Beginning with the line that includes "En savoir plus" and ending with the last line, print the records exactly, leaving every picture out.

* Exercise data:
· · · ·

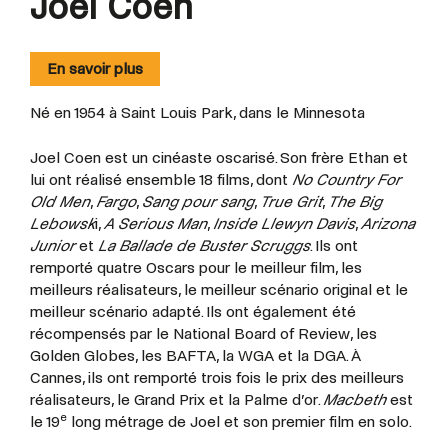
Joel Coen
En savoir plus
Né en 1954 à Saint Louis Park, dans le Minnesota
Joel Coen est un cinéaste oscarisé. Son frère Ethan et
lui ont réalisé ensemble 18 films, dont
No Country For
Old Men
,
Fargo
,
Sang pour sang
,
True Grit
,
The Big
Lebowsk
i,
A Serious Man
,
Inside Llewyn Davis
,
Arizona
Junior
et
La Ballade de Buster Scruggs
. Ils ont
remporté quatre Oscars pour le meilleur film, les
meilleurs réalisateurs, le meilleur scénario original et le
meilleur scénario adapté. Ils ont également été
récompensés par le National Board of Review, les
Golden Globes, les BAFTA, la WGA et la DGA. À
Cannes, ils ont remporté trois fois le prix des meilleurs
réalisateurs, le Grand Prix et la Palme d’or.
Macbeth
est
e
le 19
long métrage de Joel et son premier film en solo.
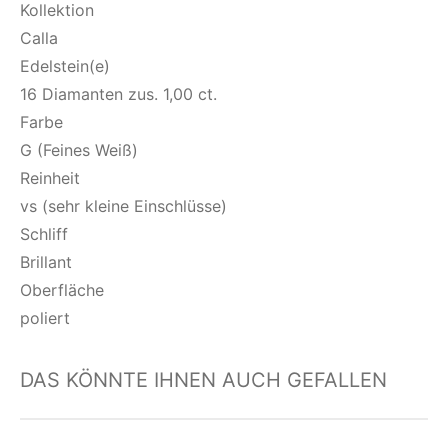
Kollektion
Calla
Edelstein(e)
16 Diamanten zus. 1,00 ct.
Farbe
G (Feines Weiß)
Reinheit
vs (sehr kleine Einschlüsse)
Schliff
Brillant
Oberfläche
poliert
DAS KÖNNTE IHNEN AUCH GEFALLEN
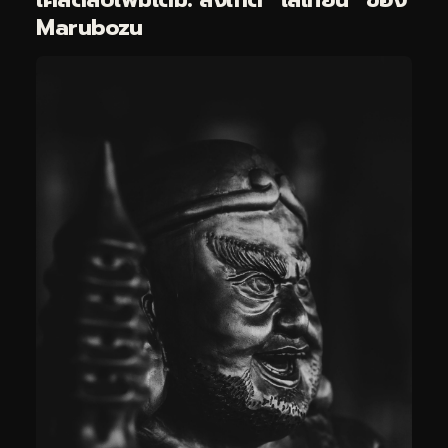
Marubozu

· · · ·

* Your solution:
En savoir plus
Né en 1954 à Saint Louis Park, dans le Minnesota
Joel Coen est un cinéaste oscarisé. Son frère Ethan et
lui ont réalisé ensemble 18 films, dont
No Country For
Old Men
,
Fargo
,
Sang pour sang
,
True Grit
,
The Big
Lebowsk
i,
A Serious Man
,
Inside Llewyn Davis
,
Arizona
Junior
et
La Ballade de Buster Scruggs
. Ils ont
remporté quatre Oscars pour le meilleur film, les
meilleurs réalisateurs, le meilleur scénario original et le
meilleur scénario adapté. Ils ont également été
récompensés par le National Board of Review, les
Golden Globes, les BAFTA, la WGA et la DGA. À
Cannes, ils ont remporté trois fois le prix des meilleurs
réalisateurs, le Grand Prix et la Palme d’or.
Macbeth
est
e
le 19
long métrage de Joel et son premier film en solo.
Kollektion
Calla
Edelstein(e)
16 Diamanten zus. 1,00 ct.
Farbe
G (Feines Weiß)
Reinheit
vs (sehr kleine Einschlüsse)
Schliff
Brillant
Oberfläche
poliert
DAS KÖNNTE IHNEN AUCH GEFALLEN
Marubozu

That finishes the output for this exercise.